In Part 1, we laid the groundwork for our Git implementation by creating the basic repository structure.
We implemented the .gitgo
directory setup with all necessary subdirectories (objects, refs, heads) and initialized the HEAD file to track our current branch.
Now let’s dive into how Git actually stores file contents using blobs.
What are Blobs?
Think of blobs as snapshots of your file contents. When you stage a file in Git, its content gets stored as a blob. When storing blobs, git doesn’t care about file name nor file permissions - a blob only stores the raw content of your file.
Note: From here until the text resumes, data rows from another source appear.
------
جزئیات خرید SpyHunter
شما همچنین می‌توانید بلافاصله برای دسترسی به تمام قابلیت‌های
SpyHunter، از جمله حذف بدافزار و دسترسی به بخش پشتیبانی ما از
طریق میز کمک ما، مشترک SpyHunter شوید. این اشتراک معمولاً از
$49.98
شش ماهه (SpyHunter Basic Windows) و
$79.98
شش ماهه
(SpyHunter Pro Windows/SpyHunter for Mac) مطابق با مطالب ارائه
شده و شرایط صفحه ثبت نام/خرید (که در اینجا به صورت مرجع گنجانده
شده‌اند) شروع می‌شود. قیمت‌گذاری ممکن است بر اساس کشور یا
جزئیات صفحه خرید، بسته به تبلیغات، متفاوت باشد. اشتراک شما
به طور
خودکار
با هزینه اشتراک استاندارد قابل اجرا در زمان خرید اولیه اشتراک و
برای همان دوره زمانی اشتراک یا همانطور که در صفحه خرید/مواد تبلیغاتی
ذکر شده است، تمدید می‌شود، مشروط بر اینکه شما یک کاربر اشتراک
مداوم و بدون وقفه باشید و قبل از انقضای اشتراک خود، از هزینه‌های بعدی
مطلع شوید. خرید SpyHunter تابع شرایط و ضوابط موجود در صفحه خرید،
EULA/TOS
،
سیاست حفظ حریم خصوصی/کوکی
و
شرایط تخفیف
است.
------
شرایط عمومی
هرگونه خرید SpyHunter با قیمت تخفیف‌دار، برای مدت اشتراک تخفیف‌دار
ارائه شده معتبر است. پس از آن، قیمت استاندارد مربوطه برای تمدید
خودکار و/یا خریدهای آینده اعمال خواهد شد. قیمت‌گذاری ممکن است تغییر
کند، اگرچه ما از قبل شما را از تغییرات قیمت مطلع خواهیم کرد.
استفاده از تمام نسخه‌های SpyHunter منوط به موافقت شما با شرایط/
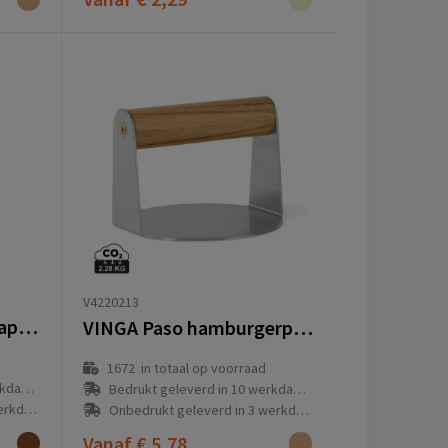
V4220213
RVS Barbecuespatel Saphira
VINGA Paso hamburgerpers
1672
in totaal op voorraad
(en)
Bedrukt geleverd in 10 werkdag(en)
g(en)
Onbedrukt geleverd in 3 werkdag(en)
Vanaf
€ 5,78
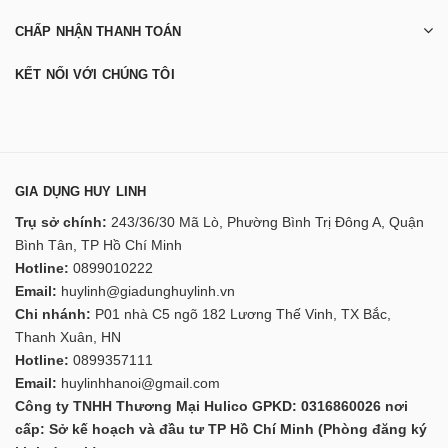
CHẤP NHẬN THANH TOÁN
KẾT NỐI VỚI CHÚNG TÔI
GIA DỤNG HUY LINH
Trụ sở chính:
243/36/30 Mã Lò, Phường Bình Trị Đông A, Quận
Bình Tân, TP Hồ Chí Minh
Hotline:
0899010222
Email:
huylinh@giadunghuylinh.vn
Chi nhánh:
P01 nhà C5 ngõ 182 Lương Thế Vinh, TX Bắc,
Thanh Xuân, HN
Hotline:
0899357111
Email:
huylinhhanoi@gmail.com
Công ty TNHH Thương Mại Hulico GPKD: 0316860026 nơi
cấp: Sở kế hoạch và đầu tư TP Hồ Chí Minh (Phòng đăng ký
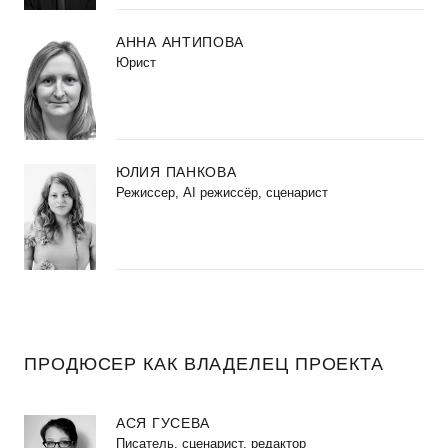
АННА АНТИПОВА
Юрист
ЮЛИЯ ПАНКОВА
Режиссер, AI режиссёр, сценарист
ПРОДЮСЕР КАК ВЛАДЕЛЕЦ ПРОЕКТА
АСЯ ГУСЕВА
Писатель, сценарист, редактор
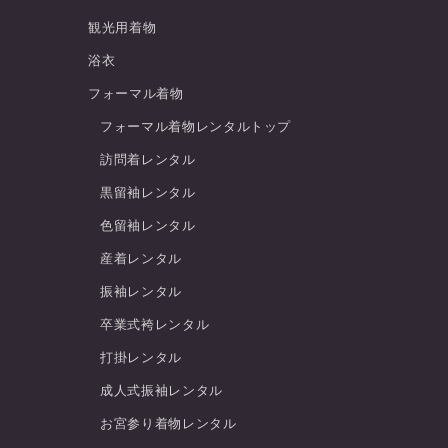
観光用着物
浴衣
フォーマル着物
フォーマル着物レンタルトップ
訪問着レンタル
黒留袖レンタル
色留袖レンタル
産着レンタル
振袖レンタル
卒業式袴レンタル
打掛レンタル
成人式振袖レンタル
お宮参り着物レンタル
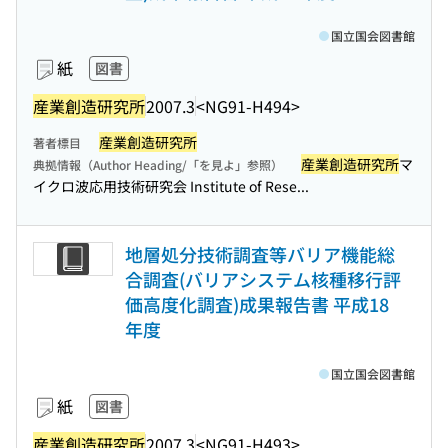
国立国会図書館
紙
図書
産業創造研究所
2007.3
<NG91-H494>
産業創造研究所
著者標目
産業創造研究所
マ
典拠情報（Author Heading/「を見よ」参照）
イクロ波応用技術研究会 Institute of Rese...
地層処分技術調査等バリア機能総
合調査(バリアシステム核種移行評
価高度化調査)成果報告書 平成18
年度
国立国会図書館
紙
図書
産業創造研究所
2007.3
<NG91-H493>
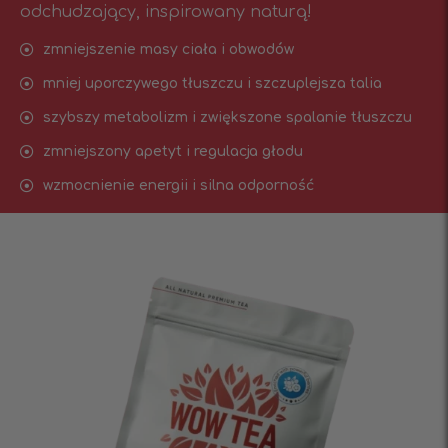
odchudzający, inspirowany naturą!
zmniejszenie masy ciała i obwodów
mniej uporczywego tłuszczu i szczuplejsza talia
szybszy metabolizm i zwiększone spalanie tłuszczu
zmniejszony apetyt i regulacja głodu
wzmocnienie energii i silna odporność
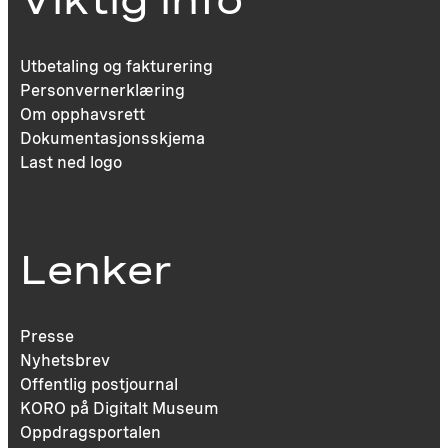
Utbetaling og fakturering
Personvernerklæring
Om opphavsrett
Dokumentasjonsskjema
Last ned logo
Lenker
Presse
Nyhetsbrev
Offentlig postjournal
KORO på Digitalt Museum
Oppdragsportalen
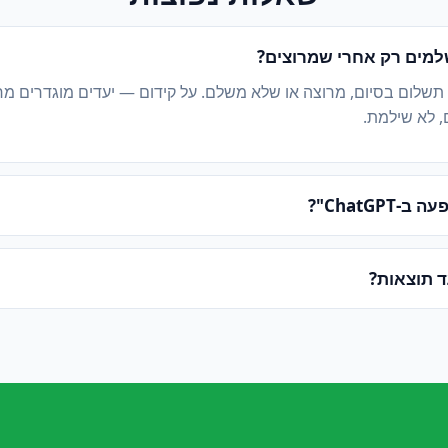
מים רק אחרי שמרוצים?
 תשלום בסיום, מרוצה או שלא משלם. על קידום — יעדים מוגדרים מ
, לא שילמת.
ChatGPT"?
ד תוצאות?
For example, if you have a file hello.txt
containing:
Hello, World!
And you go on and stage this file, git will do the following:
- Take this content
- Add a header
- Calculate SHA-1 hash
- Compress it
- Store it in the objects directory(one we created in part 1)
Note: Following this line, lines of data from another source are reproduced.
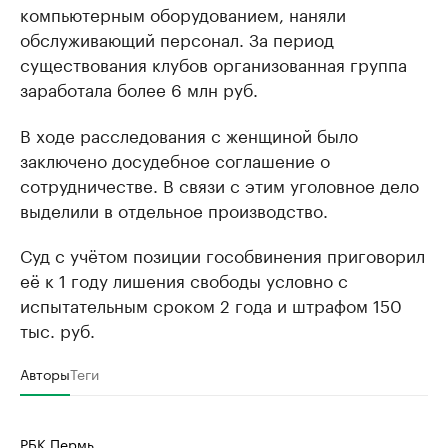
компьютерным оборудованием, наняли
обслуживающий персонал. За период
существования клубов организованная группа
заработала более 6 млн руб.
В ходе расследования с женщиной было
заключено досудебное соглашение о
сотрудничестве. В связи с этим уголовное дело
выделили в отдельное производство.
Суд с учётом позиции гособвинения приговорил
её к 1 году лишения свободы условно с
испытательным сроком 2 года и штрафом 150
тыс. руб.
Авторы
Теги
РБК Пермь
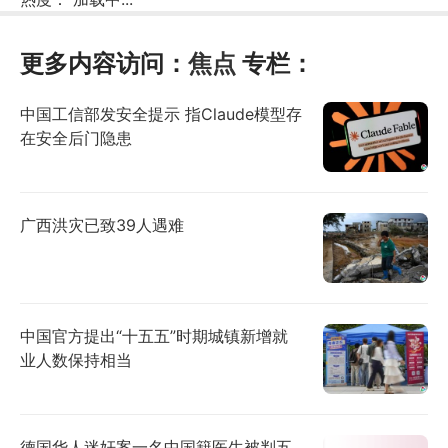
更多内容访问：
焦点
专栏：
中国工信部发安全提示 指Claude模型存
在安全后门隐患
广西洪灾已致39人遇难
中国官方提出“十五五”时期城镇新增就
业人数保持相当
德国华人迷奸案一名中国籍医生被判五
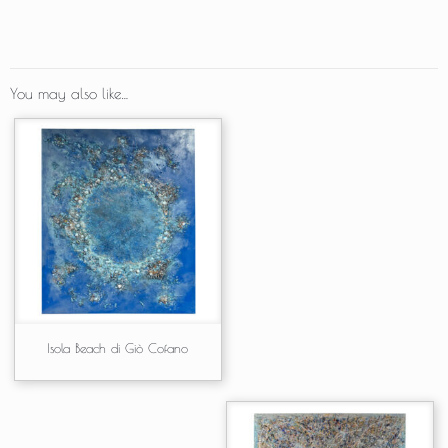
You may also like…
Isola Beach di Giò Cofano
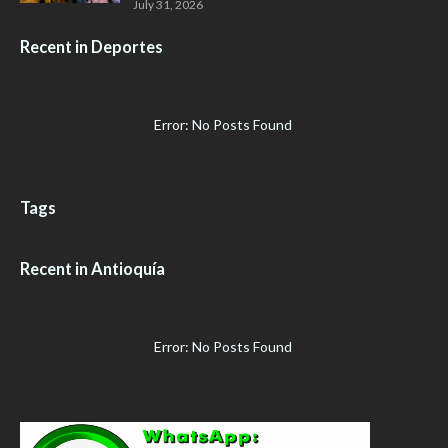
July 31, 2026
Recent in Deportes
Error: No Posts Found
Tags
Recent in Antioquía
Error: No Posts Found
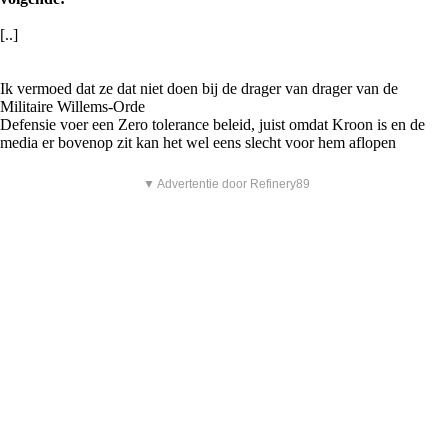
[..]
Ik vermoed dat ze dat niet doen bij de drager van drager van de
Militaire Willems-Orde
Defensie voer een Zero tolerance beleid, juist omdat Kroon is en de
media er bovenop zit kan het wel eens slecht voor hem aflopen
▼ Advertentie door Refinery89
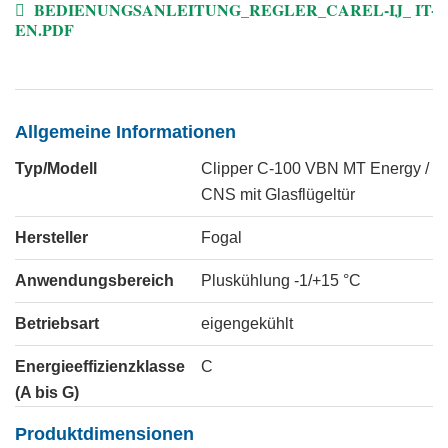
BEDIENUNGSANLEITUNG_REGLER_CAREL-IJ_ IT-
EN.PDF
Allgemeine Informationen
Typ/Modell
Clipper C-100 VBN MT Energy /
CNS mit Glasflügeltür
Hersteller
Fogal
Anwendungsbereich
Pluskühlung -1/+15 °C
Betriebsart
eigengekühlt
Energieeffizienzklasse
C
(A bis G)
Produktdimensionen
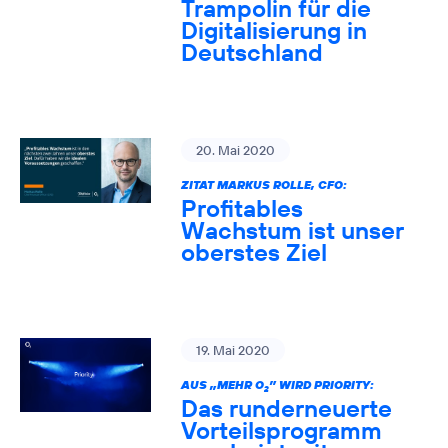
Trampolin für die
Digitalisierung in
Deutschland
20. Mai 2020
ZITAT MARKUS ROLLE, CFO:
Profitables
Wachstum ist unser
oberstes Ziel
19. Mai 2020
AUS „MEHR O
” WIRD PRIORITY:
2
Das runderneuerte
Vorteilsprogramm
The actual stored format will look something like this:
blob 13\0Hello, World!
Lets examine this:
- We put blob so we can identify the object type when we need to
- “13” is the content length of the message “Hello, World!”
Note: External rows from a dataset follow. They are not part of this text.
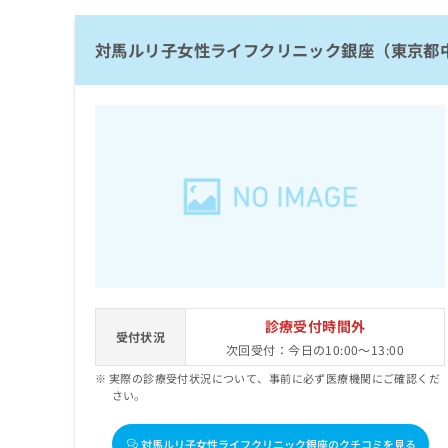
ち
み
ら
は
対馬ルリ子女性ライフクリニック銀座（東京都
こ
ち
そ
ら
の
他
の
お
問
い
合
わ
せ
は
こ
診療受付時間外
ち
受付状況
次回受付：今日の10:00～13:00
ら
実際の診療受付状況について、事前に必ず医療機関にご確認くだ
さい。
対馬ルリ子女性ライフクリニック銀座のクチコミを見る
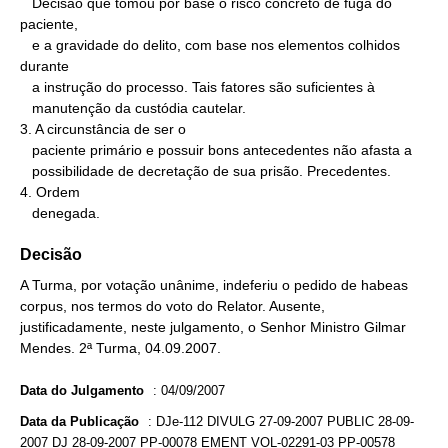
   Decisão que tomou por base o risco concreto de fuga do 
paciente,

   e a gravidade do delito, com base nos elementos colhidos 
durante

   a instrução do processo. Tais fatores são suficientes à

   manutenção da custódia cautelar.

3. A circunstância de ser o

   paciente primário e possuir bons antecedentes não afasta a

   possibilidade de decretação de sua prisão. Precedentes.

4. Ordem

   denegada.
Decisão
A Turma, por votação unânime, indeferiu o pedido de habeas
corpus, nos termos do voto do Relator. Ausente,
justificadamente, neste julgamento, o Senhor Ministro Gilmar
Mendes. 2ª Turma, 04.09.2007.
Data do Julgamento
:
04/09/2007
Data da Publicação
:
DJe-112 DIVULG 27-09-2007 PUBLIC 28-09-
2007 DJ 28-09-2007 PP-00078 EMENT VOL-02291-03 PP-00578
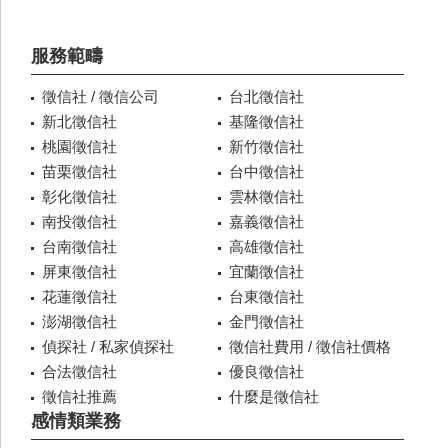
服務範疇
徵信社 / 徵信公司
台北徵信社
新北徵信社
基隆徵信社
桃園徵信社
新竹徵信社
苗栗徵信社
台中徵信社
彰化徵信社
雲林徵信社
南投徵信社
嘉義徵信社
台南徵信社
高雄徵信社
屏東徵信社
宜蘭徵信社
花蓮徵信社
台東徵信社
澎湖徵信社
金門徵信社
偵探社 / 私家偵探社
徵信社費用 / 徵信社價格
合法徵信社
優良徵信社
徵信社推薦
什麼是徵信社
感情類業務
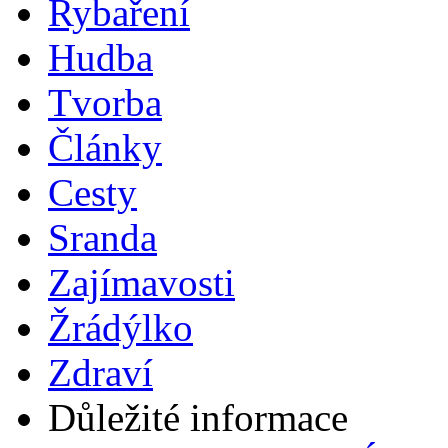
Rybaření
Hudba
Tvorba
Články
Cesty
Sranda
Zajímavosti
Žrádýlko
Zdraví
Důležité informace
- \0 is null byte seperator
- Followed by actual content
Content-Adressable Storage
Personally, one of Git’s most clever feature(there are many) is how it stores these blobs. Instead of using filenames, Git uses the SHA-1 hash of the blob’s content as its identifier. This means:
- The same content always gets the same hash
- Different content always gets different hashes
- You can find any content if you know its hash
Understanding blob storage
Before we dive into code, let’s understand how Git organizes blobs in objects
directory:
.gitgo/objects/
├── e9/
│ └── 65047ad7c7a7de... # Our "Hello, World!" blob
├── a4/
│ └── 2f243... # Another blob
└── 8b/
└── 137891... # Yet another blob
Now how did we get those directories you may ask? Well SHA-1 function will always create hash with 40 characters. We will use the first two for directory name, while rest of the content(38 in length) will be used as file name.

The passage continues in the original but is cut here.